Causes cerebral infarction, hemiplegia, aphasia, hemiplegia, and even fatal; diabetic nephropathy, renal failure; diabetic eye complications, blurred vision and blindness; diabetic foot, amputation; diabetic peripheral neuropathy, limb numbness, electric puncture and other sensations.
If these complications have already occurred, then they must be serious; for cases where there are no complications for the time being, we have to resort to glycosylated hemoglobin.
How well the glycosylated hemoglobin is controlled can also reflect the severity of diabetes:
According to the latest research, elevated glycosylated hemoglobin often leads to severe stenosis of the three major blood vessels of the heart and easily leads to heart failure; it is often fatal.
Compared with non-diabetic patients, the risk of diabetic patients with poorer heart function, tachycardia, and multivessel coronary artery disease increased by 12%, 40%, and 42%, respectively.

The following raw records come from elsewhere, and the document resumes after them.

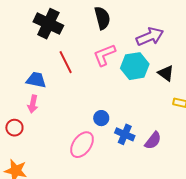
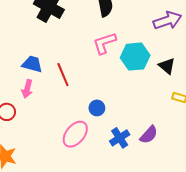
purple arrow: (150, 37) -> (168, 20), moved
red line: (66, 62) -> (63, 75), moved
blue cross: (125, 134) -> (120, 138), moved, turned 30

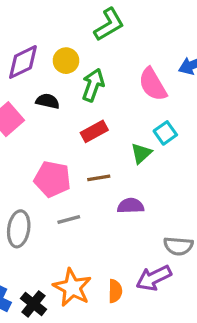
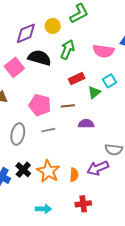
yellow circle: (66, 61) -> (53, 26), moved
pink semicircle: (153, 84) -> (103, 51), turned -55
black semicircle: (48, 101) -> (39, 58), size x1.6
red rectangle: (94, 131) -> (77, 79), moved
black cross: (33, 304) -> (23, 170), moved

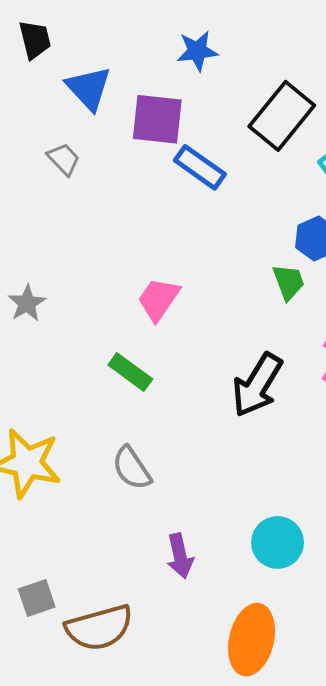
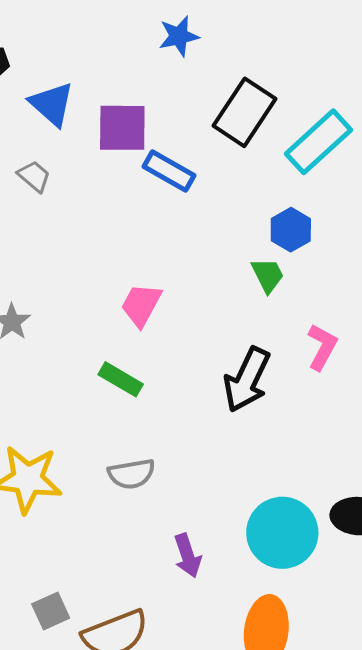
blue star: (197, 51) -> (179, 36), moved
gray semicircle: (132, 468) -> (131, 474), turned -60
cyan circle: (278, 542) -> (282, 533), size x1.4

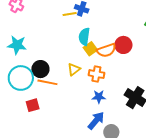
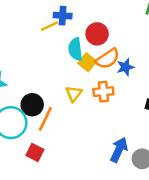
red circle: (123, 45) -> (97, 34), moved
orange line: (47, 82) -> (45, 119), turned -60
blue star: (99, 97) -> (125, 67), moved
red square: (33, 105) -> (35, 152), turned -32

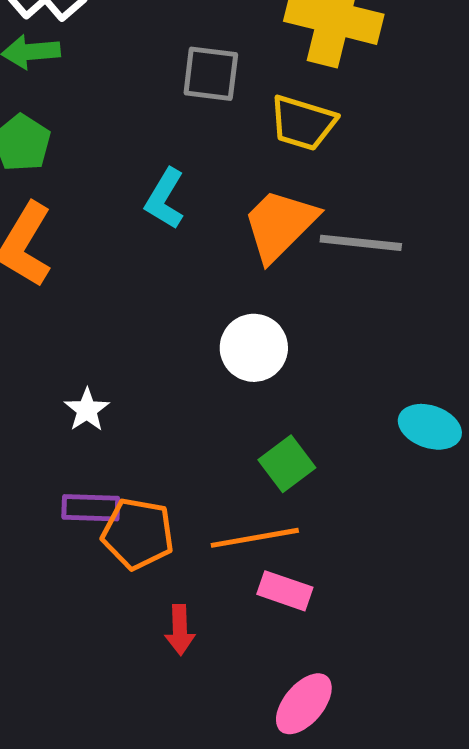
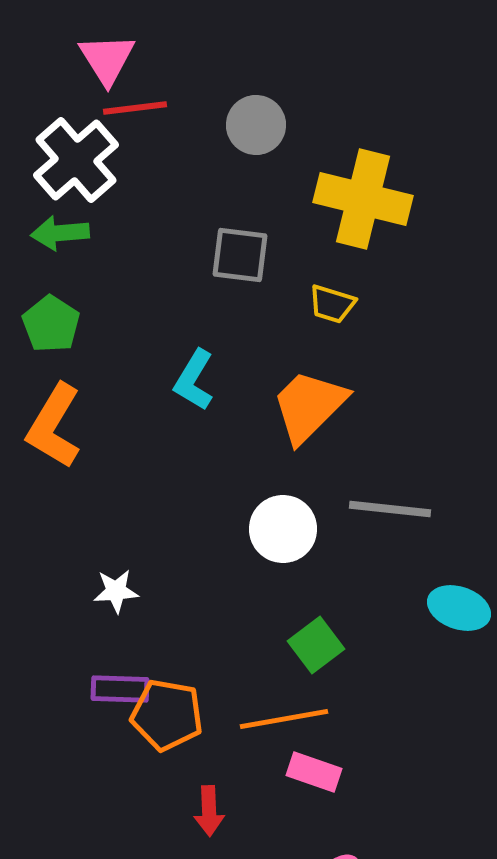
yellow trapezoid: (303, 123) -> (332, 304), size x0.7
gray line: (361, 243) -> (390, 509), moved
white star: (87, 410) -> (116, 591), turned 30

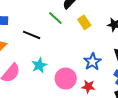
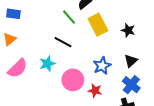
yellow rectangle: (84, 22) -> (98, 25), size x1.5
black line: (32, 35) -> (63, 42), moved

For every 1% increase in glycosylated hemoglobin level, the risk of tachycardia and multivessel coronary artery disease increases by 11%. Even in patients with glycated hemoglobin level ≤6.5%, the risk of multivessel coronary artery disease is still 30% higher than that of non-diabetic patients. In patients with glycosylated hemoglobin levels >7%, the risk of multivessel coronary artery disease increased by 49%.
The stenosis of multiple blood vessels in the heart blood vessels is naturally more dangerous and more serious. To a certain extent, glycosylated hemoglobin can reflect the degree of stenosis of the vascular disease. That is to say, glycosylated hemoglobin can, to a certain extent, judge whether a diabetic patient is serious. Therefore, for friends with diabetes, in addition to monitoring fasting and postprandial blood sugar, they must also monitor glycosylated hemoglobin.
But no matter what, for every diabetic patient, on the basis of strict control of diet, appropriate exercise, and under the guidance of doctors’ regular medication, recommendations: fasting blood glucose 6-7mmol/L, postprandial blood glucose 5-10mmol/L, glycation Hemoglobin is 6.5-7%; this level is ideal, of course, even if it does not meet the standard, it should be as close as possible to this level.